In this presentation, Jeff Lauder will discuss why understanding how trees die isn’t as simple as we would think. Individual wood cells can tell the story of how each tree lived or died in response to one of the largest tree mortality events—and what we can do to help.

About the Presenter

Jeff Lauder is a Ph.D. Candidate at the University of California, Merced, where he studies drought responses of Sierra Nevada conifers. Lauder combines the study of tree rings, how trees adapt their physiology to environmental conditions, and general forest ecology.
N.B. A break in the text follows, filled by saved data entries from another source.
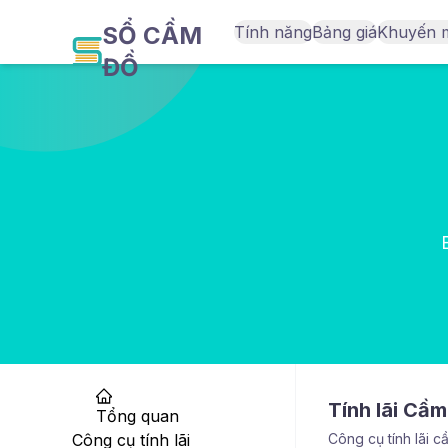
SỔ CẦM
Tính năng
Bảng giá
Khuyến 
ĐỒ
Tính lãi Cầ
Tổng quan
Công cụ tính lãi
Công cụ tính lãi c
He seeks to understand how and why Sierra Nevada trees succumb to drought and also how they survive.

His research focuses on how trees modify their anatomy, from the cell to the whole stem, to resist or recover from intense drought and bark beetle outbreaks. He examines how entire forests respond to climate locally and regionally to predict how climatic patterns may influence forest health.

Prior to his graduate studies, he worked with Sierra Streams Institute on projects including mine waste remediation, forest management, and aquatic ecosystem response to restoration.

The Nevada County Campus is located at 250 Sierra College Drive, Grass Valley, CA 95945. Talks are in the Multipurpose Center Building N-12.

Parking is $3, and you can purchase permits at the kiosk machine at the main entrance to the campus.